As the early reviews suggest, Surface Pro is definitely a modern PC/tablet hybrid, rather a full-blown computer as Wired calls it that folds up into a tablet-sized package. As far as the specifications go, the tablet comes with an Intel Core i5-3317U processor with Intel HD Graphics, a 128GB SSD, 4GB of memory, and a 10.6-inch 1080p screen.
Surface Pro is undoubtedly a very compelling device for it runs full Windows 8 Pro and its great features; however, did Microsoft kill the charm by trying to be both a tablet and laptop at the same time? Let's see what experts have to say.
On the design front and overall look and feel, Wired writer Alexandra Chang terms the device "Very good, but not quite great" and rated it 7/10. "The Surface Pro is more well-constructed and thoughtfully designed than any of them. It's the best of the hybrids. The quality of the hardware, the performance, and the simplicity of the design make it a success," she writes. Surface Pro cannot be called a tablet, it is heavy and thick and it works better when propped up on a desk than resting on a knee, in a lap, on the couch.
The tablet comes in 64GB and 128GB models. The 64 GB has only 23 GB available and the 128 GB model offers just 83 GB. The rest is taken up by system files. When it comes to pricing, the feature-rich device comes with many hidden costs. Though the base price is $899 and a doubling of storage will run you $100 more, you will end up paying an extra $120 or $130 for Microsoft's Touch and Type covers respectively.
Surface pro has a constrained battery life clocking in at around half the Surface RT's capacity. In testing the battery life, The Next Web notes that the tablet "run into the ground with less than four hours of video use; this is to say that having the device sit on a counter and play YouTube caused it expire in sub 240 minutes." - Not very impressive.
Surface Pro has a killer screen as it offers 10.6-inch Full HD 1980×1080 pixel resolution display. "Its screen is too good. Which is to say, its 1080p resolution is so dense on the 10.6-inch screen that desktop programs seem too small, too cramped," Gizmodo reports. The tablet is 4mm thicker, at 13.46mm compared to 9.3mm for the RT and is 0.5lb heaver, coming in at a hair under 2lb, ArsTechnica reviewed.

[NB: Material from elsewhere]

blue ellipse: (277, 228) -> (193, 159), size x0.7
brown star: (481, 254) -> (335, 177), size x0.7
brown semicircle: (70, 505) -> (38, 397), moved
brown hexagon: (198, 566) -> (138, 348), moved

There is a single, full-sized USB 3.0 port on the left side of the device and a 3.5mm headphone jack. Suface Pro also has a microSDXC slot, a mini DisplayPort and a Cover port.
Surface Pro has dual 720p cameras which Engadget termed as 'pretty poor.' "Photos are incredibly full of noise and the sensor seems to be completely unable to manage contrast, resulting in images that are either totally washed out or far too dark. It's like anti-HDR," the review said.

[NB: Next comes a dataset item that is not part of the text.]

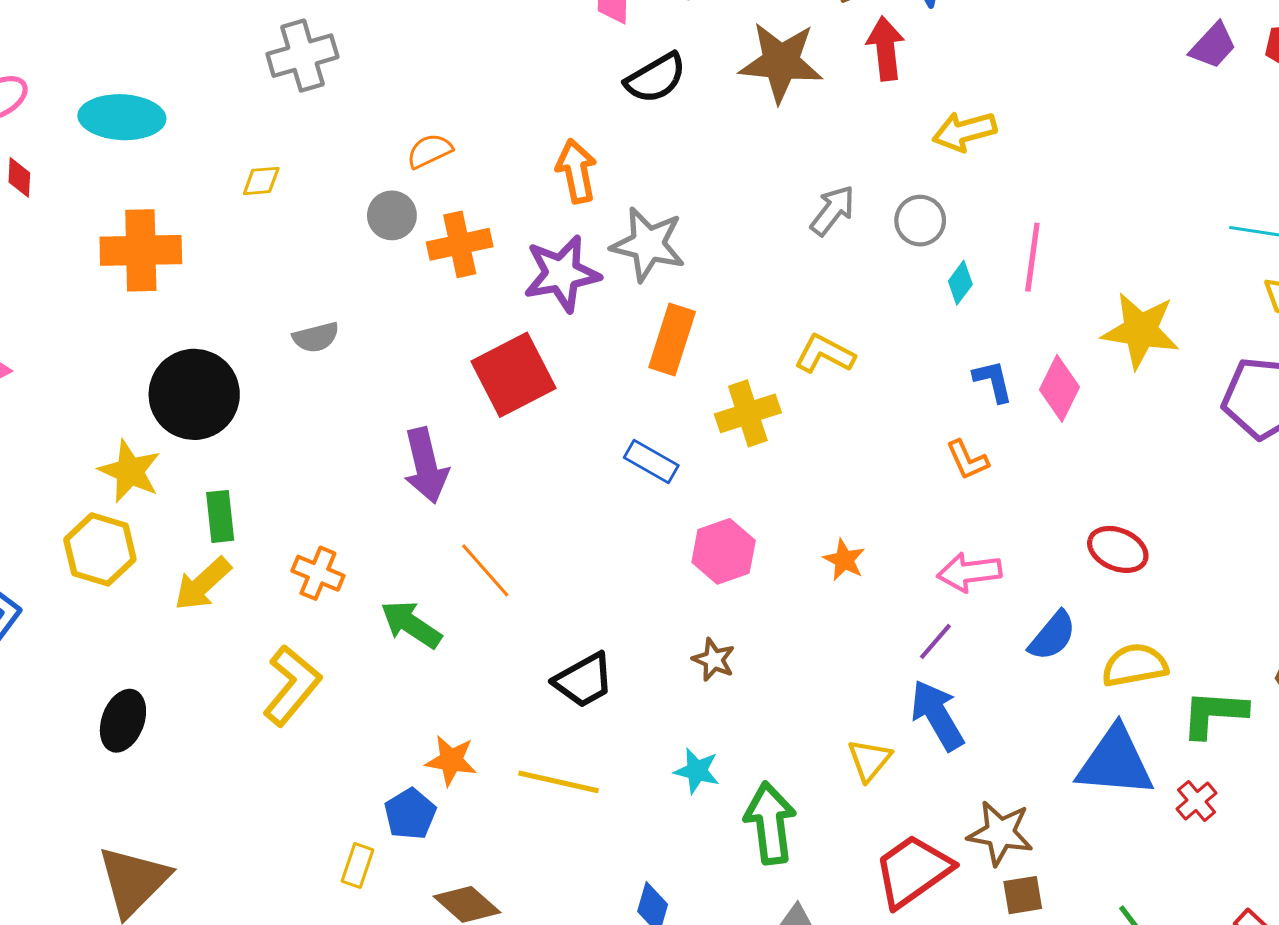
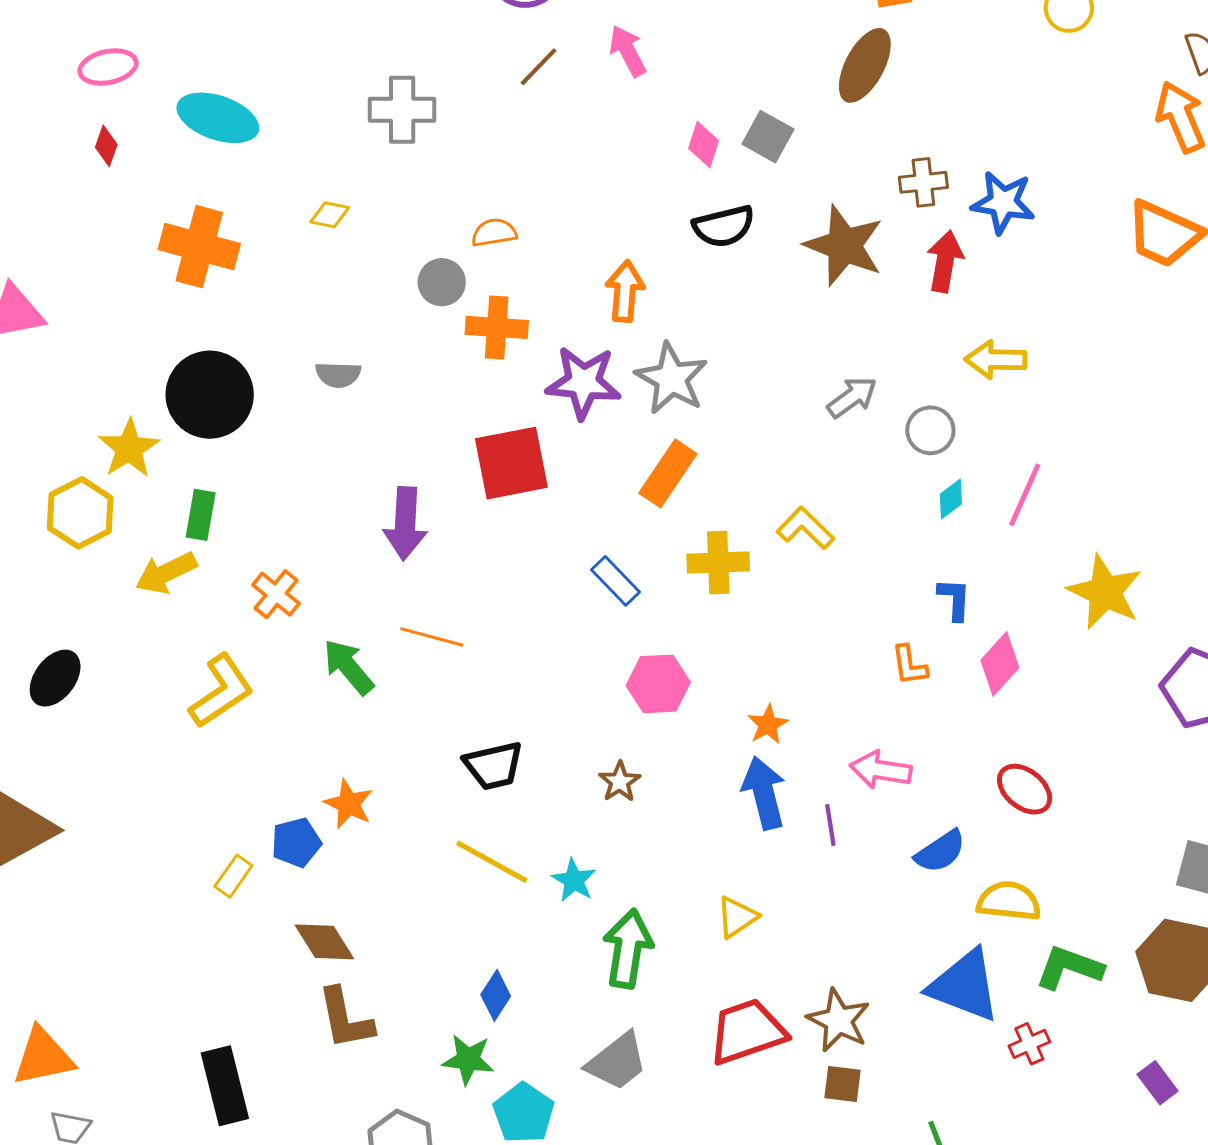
pink diamond: (1059, 388) -> (1000, 664), moved
orange line: (485, 570) -> (432, 637), turned -50
purple line: (935, 641) -> (830, 825), turned -66
blue arrow: (937, 715) -> (764, 793), moved
yellow line: (559, 782) -> (492, 862), moved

"That it offers compatibility with the massive back-catalog of Windows apps gives this a strong leg up over the earlier Surface RT, but the thickness, heft and battery life are big marks against," Engadget concluded.
"The Surface Pro is a very cool device, in that it's neat to use, test, and generally tool around with. However, I cannot imagine making it my main work machine," TNW's Alex Wilhelm said."The Surface Pro is too much hybrid for its own good, losing to cheaper devices for each of its use cases, leaving it too expensive, and almost beached in its audacity. That said, the devices will find limited, but perhaps meaningful adoption in certain enterprise circles," Wilhelm wrapped up his review.